I'm not sure what book you're using or what theorems you my have come across in your studies, so I will quote the two we'll be needing here. Regardless, these are basic theorems for cyclic groups and will very likely be in any textbook you come across.

Theorem 1

If $G$ is a finite cyclic group with order $n$, then $G\cong \mathbb{Z}_{n}.$

Theorem 2

Let $n$ be a positive integer which has prime decomposition $n=p_{1}^{i_{1}}p_{2}^{i_{2}}\cdots p_{k}^{i_{k}}$, where $p_{1}<p_{2}<\ldots < p_{k}.$ Then $$\mathbb{Z}_{n}\cong\mathbb{Z}_{p_{1}^{i_{1}}}\times\mathbb{Z}_{p_{2}^{i_{2}}}\times\cdots\times\mathbb{Z}_{p_{k}^{i_{k}}}.$$

Exercise Proof Sketch

According to Theorem 1, it suffices to prove the exercise using $\mathbb{Z}_{m}$ and $\mathbb{Z}_{n}.$ Let $m$ and $n$ have the following prime decompositions: $m = p_{1}^{i_{1}}\cdots p_{k}^{i_{k}}$ and $n = q_{1}^{j_{1}}\cdots q_{s}^{j_{s}}.$

Case 1: $m$ and $n$ are relatively prime.

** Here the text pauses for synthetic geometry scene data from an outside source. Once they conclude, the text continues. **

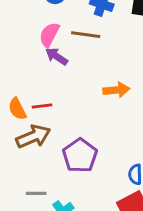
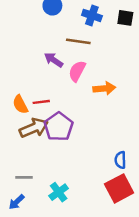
pink semicircle: (49, 35) -> (77, 71), moved
purple pentagon: (80, 155) -> (59, 127), moved
gray line: (36, 193) -> (24, 177), moved

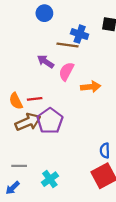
blue cross: (92, 15) -> (80, 34), moved

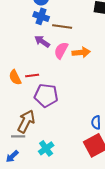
blue cross: (80, 34) -> (41, 16), moved
orange arrow: (91, 87) -> (81, 52), moved
purple pentagon: (50, 121) -> (46, 95), turned -30
brown arrow: (28, 122) -> (26, 121), moved, turned -40

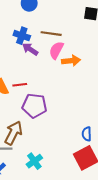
blue cross: (41, 16) -> (22, 36), moved
pink semicircle: (61, 50) -> (56, 50), moved

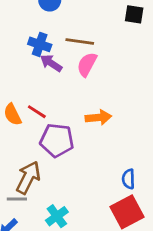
orange arrow: (71, 61) -> (98, 117), moved
red line: (20, 85) -> (37, 112), turned 40

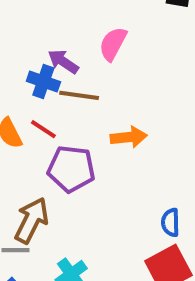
brown line: (80, 42) -> (79, 95), moved
blue cross: (40, 44) -> (43, 82), moved
pink semicircle: (87, 64) -> (113, 44), moved

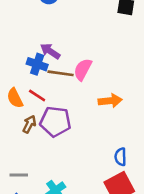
pink semicircle: (113, 44) -> (83, 69), moved
orange arrow: (129, 137) -> (110, 101), moved
brown arrow: (31, 220) -> (29, 124), moved, size x0.6

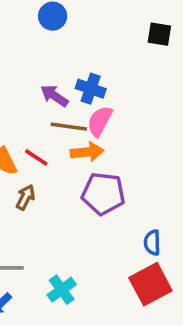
blue cross: (37, 64) -> (91, 89), moved
orange arrow: (110, 101) -> (87, 152), moved
purple pentagon: (55, 122) -> (103, 194), moved

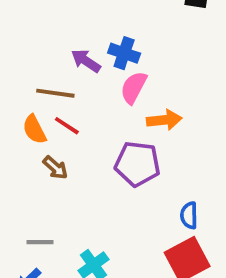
brown line: (69, 127) -> (55, 93), moved
orange arrow: (87, 152) -> (164, 120), moved
brown arrow: (25, 197) -> (55, 168), turned 105

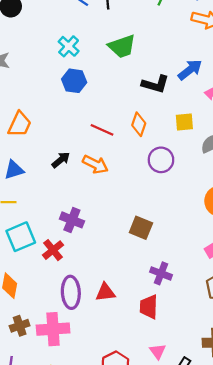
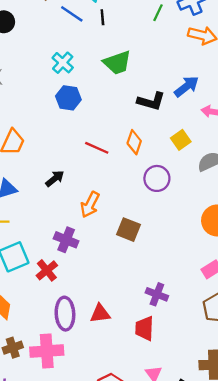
yellow square: (184, 122) -> (181, 140), turned -30
orange arrow: (95, 164) -> (90, 205), moved, turned 90
brown square: (141, 228) -> (129, 230), moved

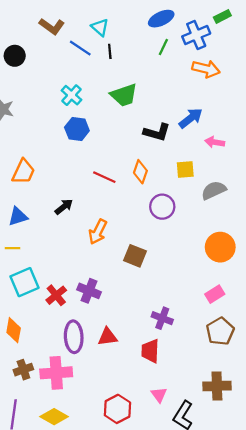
yellow square: (181, 140) -> (185, 169), turned 30
purple cross: (66, 240) -> (89, 291), moved

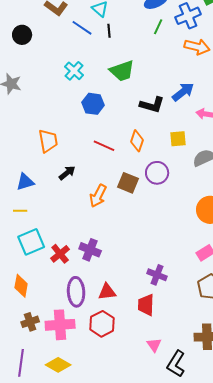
blue hexagon: (77, 129) -> (93, 104), moved
orange trapezoid: (23, 172) -> (48, 141), moved, turned -35
brown square: (135, 256) -> (128, 183), moved
red hexagon: (117, 409) -> (102, 324), moved

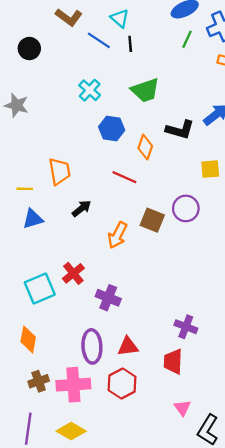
orange diamond: (137, 141) -> (145, 147), moved
yellow line: (20, 211) -> (25, 189), moved
red cross: (60, 254) -> (73, 273), moved

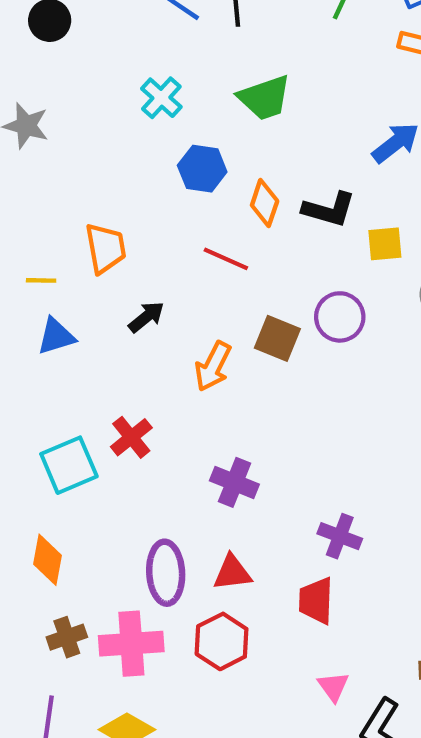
black L-shape: (180, 130) -> (329, 209), moved
purple cross: (108, 298) -> (234, 482), moved

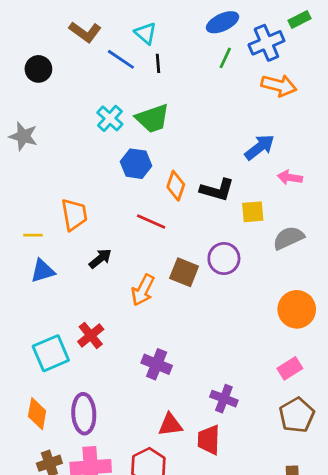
green trapezoid: (265, 98) -> (152, 118), moved
purple ellipse: (166, 573) -> (84, 414), moved
red triangle: (232, 573) -> (170, 425), moved

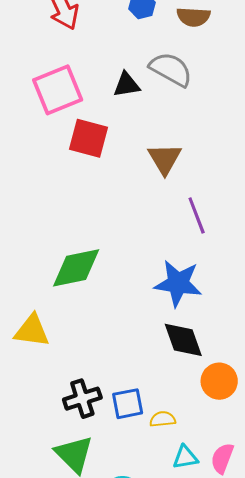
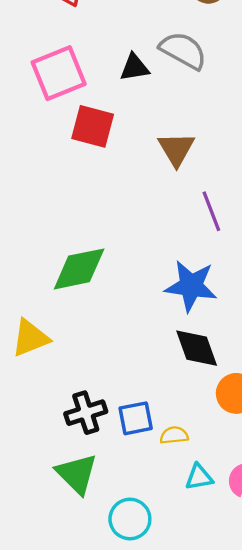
yellow triangle: (32, 331) -> (30, 338), turned -30

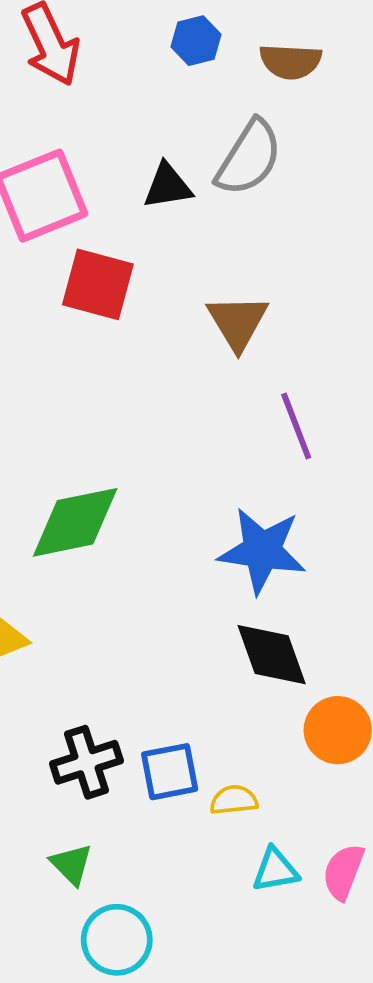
gray semicircle: (183, 51) -> (249, 158), turned 93
green triangle: (77, 474) -> (71, 864), size x0.6
cyan circle: (130, 519) -> (117, 940), moved

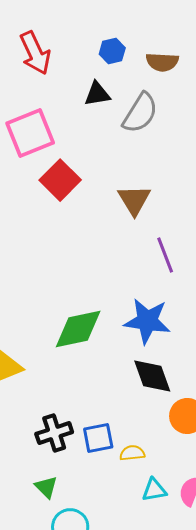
black triangle: (168, 186) -> (97, 94), moved
red square: (98, 284) -> (60, 180), turned 30
green diamond: (75, 522) -> (78, 329), moved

This is a short exercise using Theorem 2 above that I will let you try first.

Case 2: $m$ and $n$ are not relatively prime.

Since $m$ and $n$ are not relatively prime, they share prime factors in their decompositions. For the sake of concreteness, suppose they share $r$ common primes, where $1\leq r\leq \min\{k,s\}$. Since multiplication is commutative, we may assume without loss of generality that $p_{1} = q_{1},\ldots, p_{2} = q_{2},\ldots,$ and $p_{r} = q_{r}.$

Now, note that gcd$(m,n) = p_{1}^{*_{1}}\cdots p_{r}^{*_{r}},$ where $*_{t} = \min\{i_{t}, j_{t}\}$ for $1\leq t\leq r,$ and lcm$(m,n) = p_{1}^{**_{1}}\cdots p_{r}^{**_{r}}p_{r+1}^{i_{r+1}}\cdots p_{k}^{i_{k}}q_{r+1}^{j_{r+1}}\cdots q_{s}^{j_{s}},$ where $**_{t}=\max\{i_{t},j_{t}\}$ for $1\leq t\leq r.$

According to Theorem 2, it follows that

$$\mathbb{Z}_{m}\times\mathbb{Z}_{n}\cong \underbrace{\mathbb{Z}_{p_{1}^{i_{1}}}\times\cdots\mathbb{Z}_{p_{r}^{i_{r}}}\times\mathbb{Z}_{p_{r+1}^{i_{r+1}}}\times\cdots\times\mathbb{Z}_{p_{k}^{i_{k}}}}_{\mathbb{Z}_{m}}\times\underbrace{\mathbb{Z}_{p_{1}^{j_{1}}}\times\cdots\mathbb{Z}_{p_{r}^{j_{r}}}\times\mathbb{Z}_{q_{r+1}^{j_{r+1}}}\times\cdots\times\mathbb{Z}_{q_{s}^{j_{s}}}}_{\mathbb{Z}_{n}}\qquad (1).$$ From this point we are nearly done. I will leave it to you to try and use the facts about gcd$(m,n)$ and lcm$(m,n)$ above to rewrite equation (1) using the $p^{*}$ and $p^{**}$ terms. Once you have that, you can apply Theorem 2 above once more to obtain the result you want.

Please let me know if you have any further questions after making an honest attempt of your own. Good luck!